For health care, I’m a fan of catastrophic insurance. The government won’t let you be bankrupted by a chronic condition, but you should fully expect to pay your own way for routine medical care. Index the catastrophic cap to income to make it progressive - if you earn $25,000 per year, you pay the first $2000 of your health care per year. If you earn 250,000 per year, you might have to pay the first $100,000. The rich should be paying for the vast bulk of their health care out of their own pocket, but everyone should be paying enough that market forces start to work. We need to get off the 3rd party payment system, whether it’s the government or an insurance company acting as the 3rd party.
I’m sure gap insurance would become available for those who don’t want to risk even the $2000 bill. It would be much cheaper and less paperwork intensive because insurance companies would have their top-end liability capped. That’s the way it works with dentistry in Canada - if you have your jaw smashed or have oral cancer, the government will pay for it. But if you need a routine filling, or your kid needs braces, you’re gong to pony up for it. But dental insurance is so cheap that most people have some form of it. It’s cheap because the maximum coverage is capped.

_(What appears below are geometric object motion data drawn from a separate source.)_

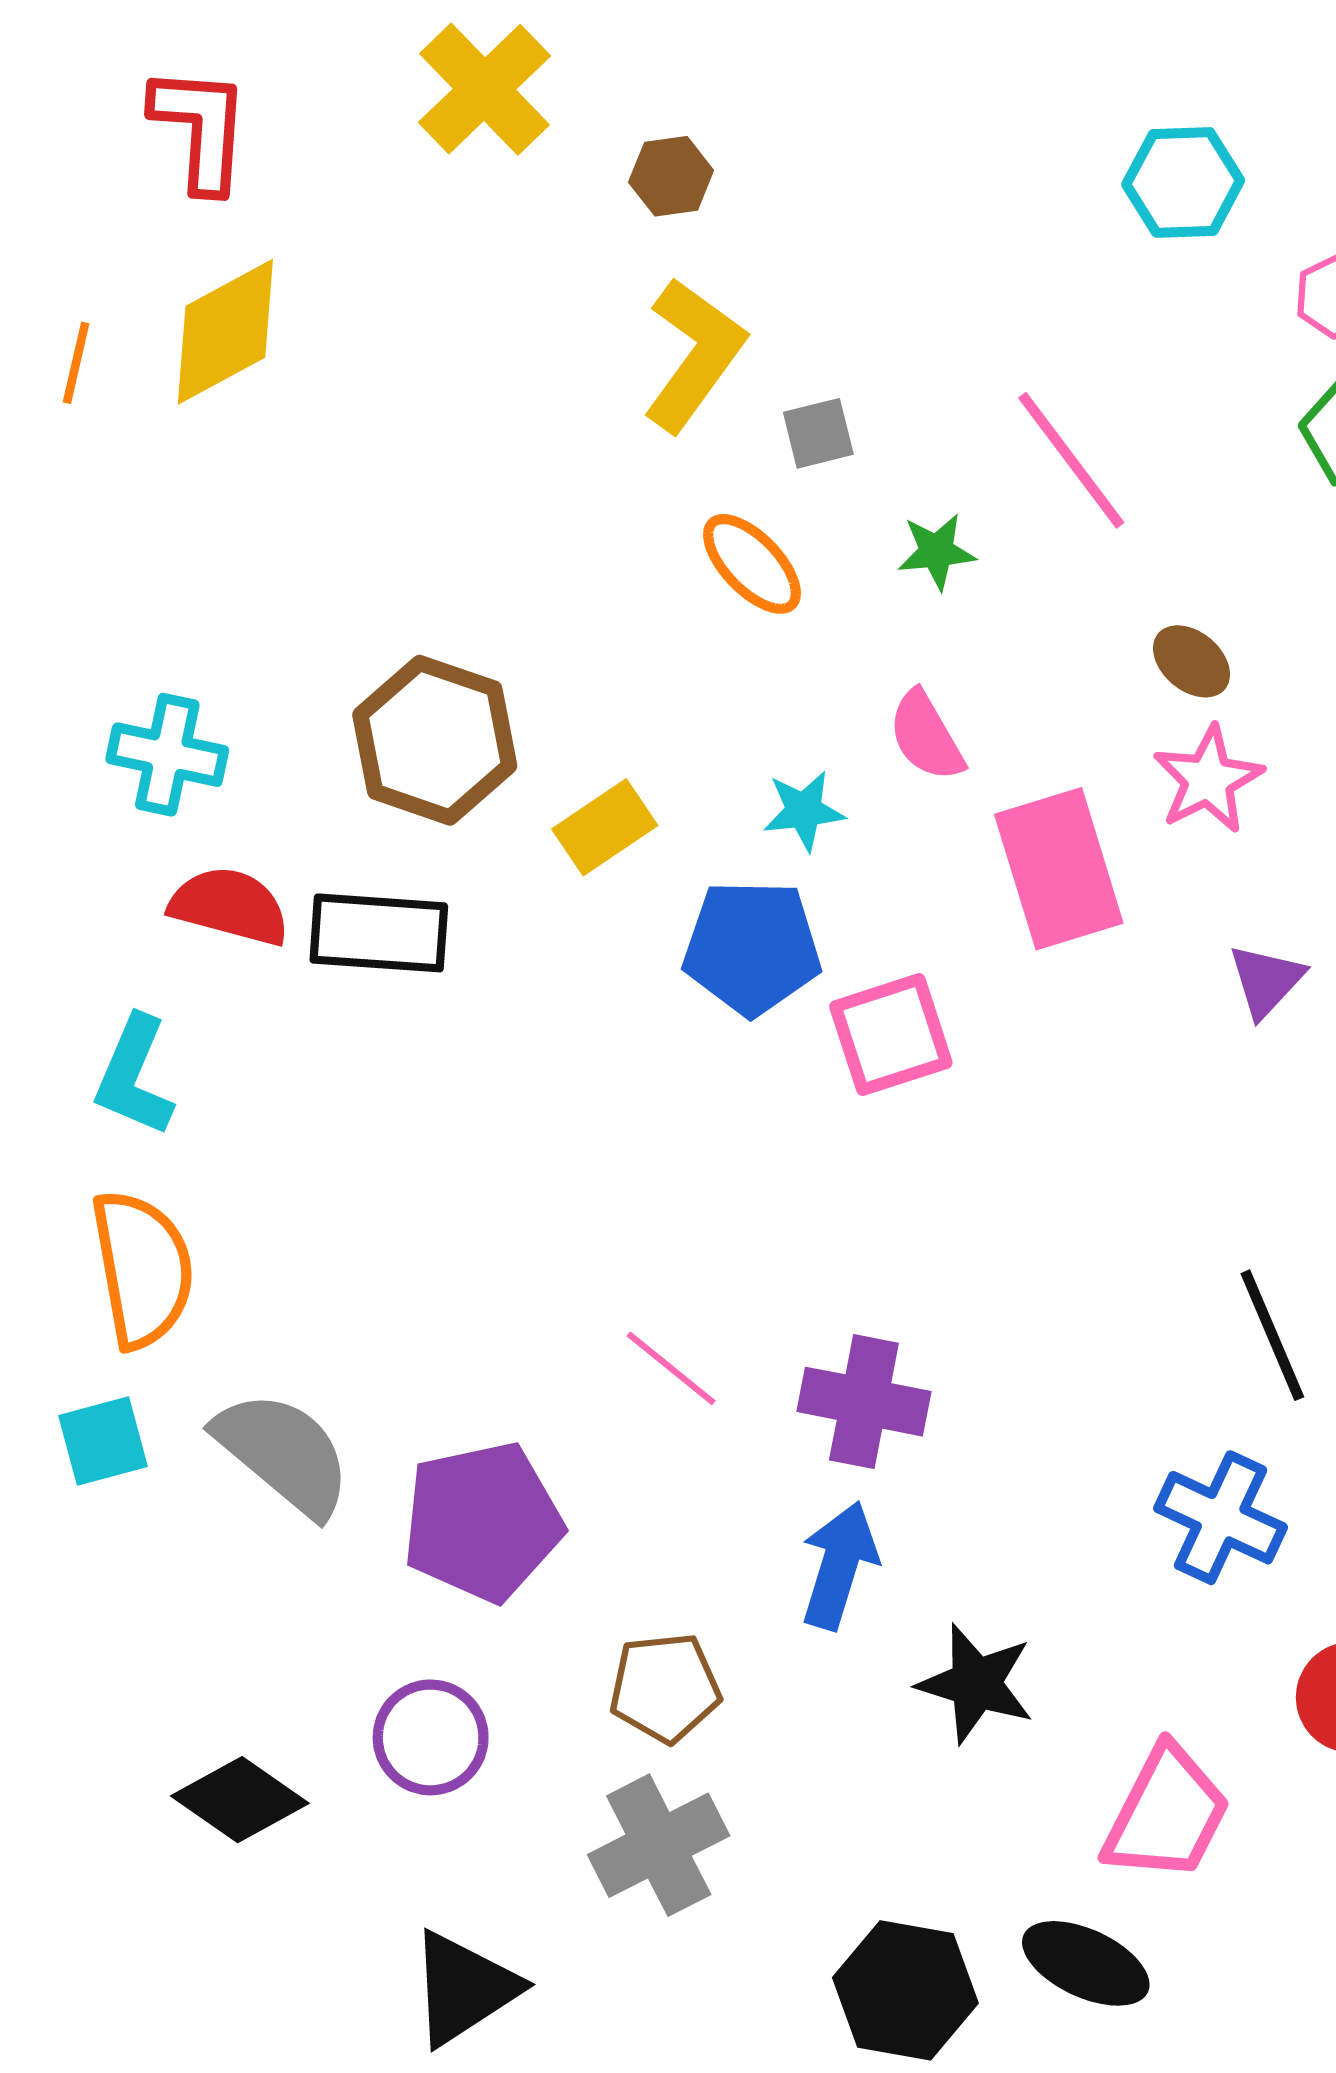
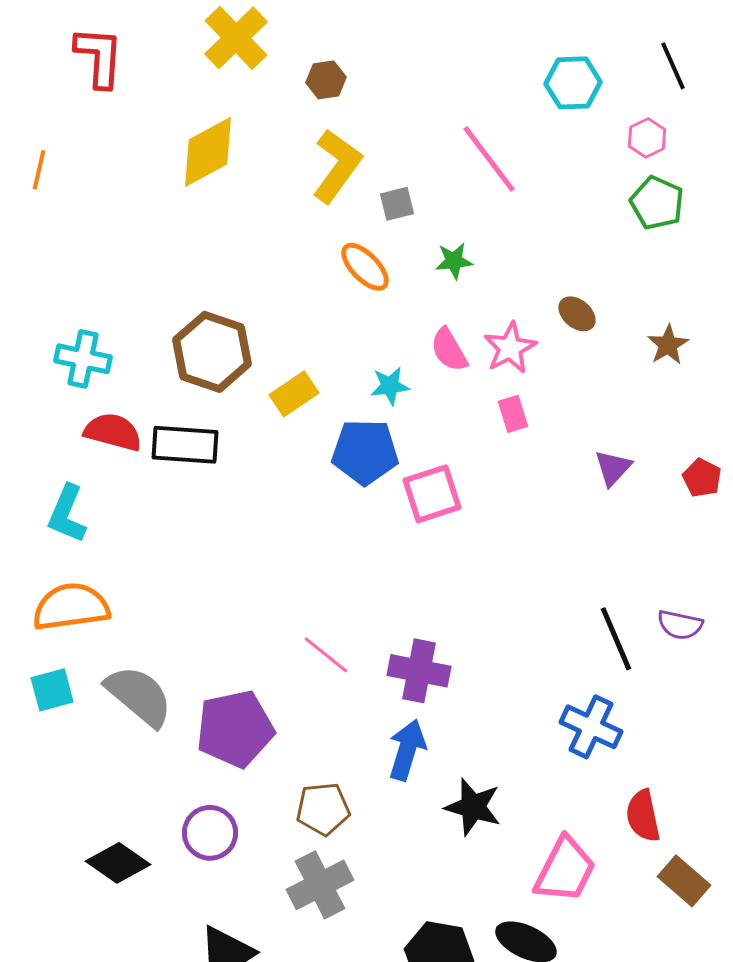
yellow diamond: (225, 332) -> (208, 152), moved
pink line: (1071, 460) -> (489, 159), moved
pink star: (1208, 780) -> (510, 348), moved
pink rectangle: (1059, 869) -> (513, 414), size x0.5
orange semicircle: (142, 1269) -> (71, 607), turned -88

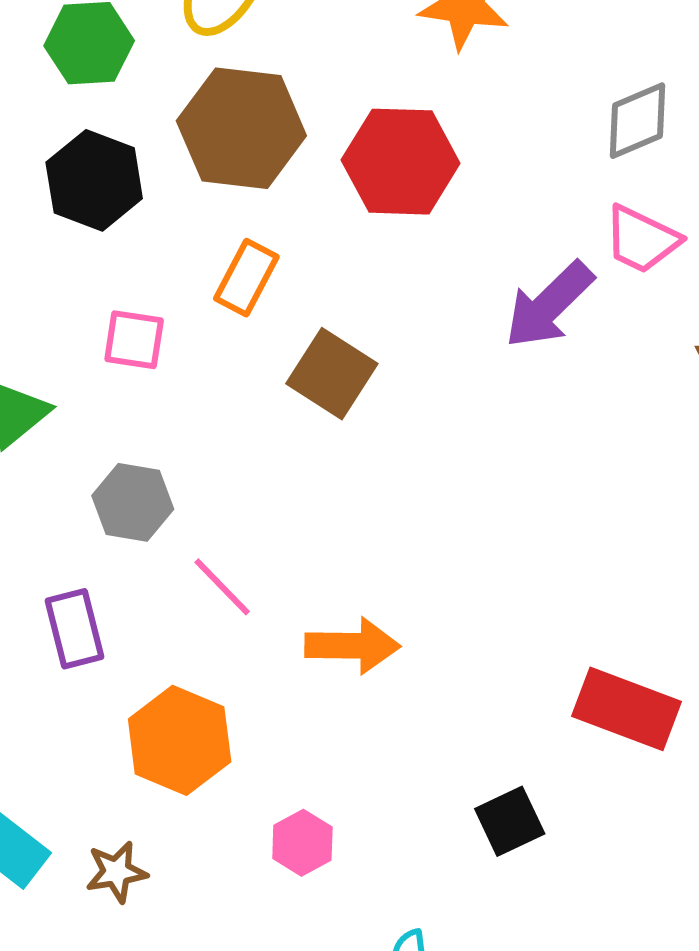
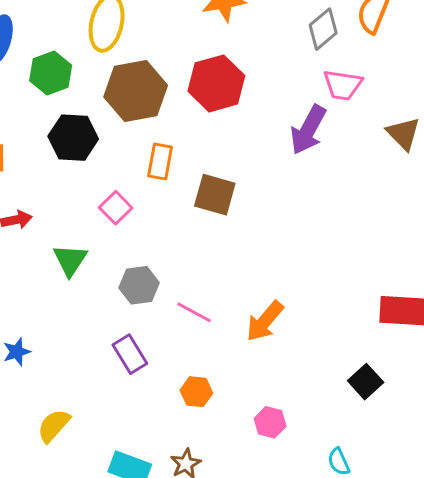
pink square: (134, 340) -> (116, 208), turned -36
orange arrow: (352, 646) -> (265, 321), turned 147
orange hexagon: (180, 740) -> (196, 392), size x0.6

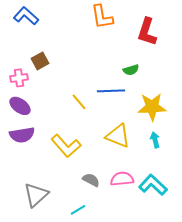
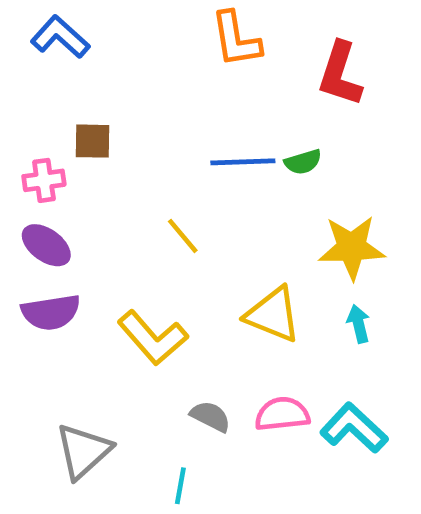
brown square: (40, 61) -> (93, 141), turned 30
blue line: (111, 91) -> (243, 162), moved
cyan line: (78, 210) -> (180, 486), turned -49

To transition to that kind of system, you can set up tax-free health savings accounts. Maybe even set the default such that employers have to register their employees in one, and it’s up to the employee to take steps to opt out if they don’t want it (that would be Cass Sunnstein’s ‘nudge’ idea).
We need to gradually transition away from a system of government entitlements to one of self-reliance and personal responsibility, while still maintaining a minimal safety net. That has to be done slowly over time, to allow private institutions and market forces to pick up the slack. But we’ll never get to a purely private system.